(WORK REQUIRED): The data below should be printed in full, exactly, and without any of its images.

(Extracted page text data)
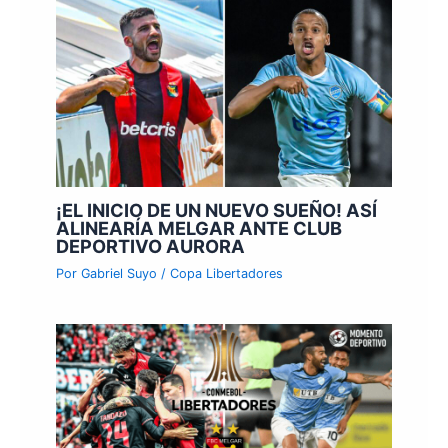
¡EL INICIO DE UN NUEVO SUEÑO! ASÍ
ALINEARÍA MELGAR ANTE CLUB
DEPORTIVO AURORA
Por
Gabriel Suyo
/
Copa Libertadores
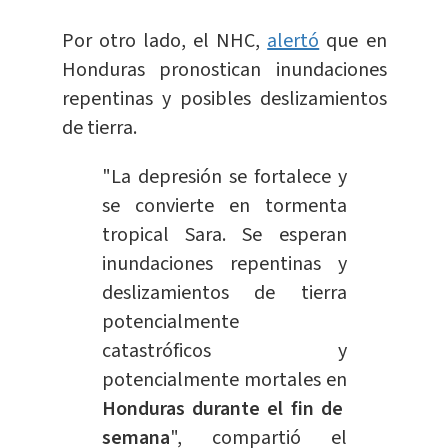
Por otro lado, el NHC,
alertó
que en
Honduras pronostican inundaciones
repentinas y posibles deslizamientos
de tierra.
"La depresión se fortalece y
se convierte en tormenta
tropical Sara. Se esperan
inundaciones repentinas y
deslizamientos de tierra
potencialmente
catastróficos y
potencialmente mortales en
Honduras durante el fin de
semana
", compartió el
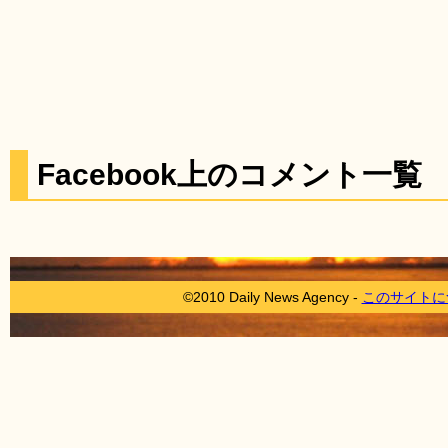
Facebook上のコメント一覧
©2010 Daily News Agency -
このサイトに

(SOLUTION):
¡EL INICIO DE UN NUEVO SUEÑO! ASÍ
ALINEARÍA MELGAR ANTE CLUB
DEPORTIVO AURORA
Por
Gabriel Suyo
/
Copa Libertadores
Por otro lado, el NHC,
alertó
que en
Honduras pronostican inundaciones
repentinas y posibles deslizamientos
de tierra.
"La depresión se fortalece y
se convierte en tormenta
tropical Sara. Se esperan
inundaciones repentinas y
deslizamientos de tierra
potencialmente
catastróficos y
potencialmente mortales en
Honduras durante el fin de
semana
", compartió el
Facebook上のコメント一覧
©2010 Daily News Agency -
このサイトに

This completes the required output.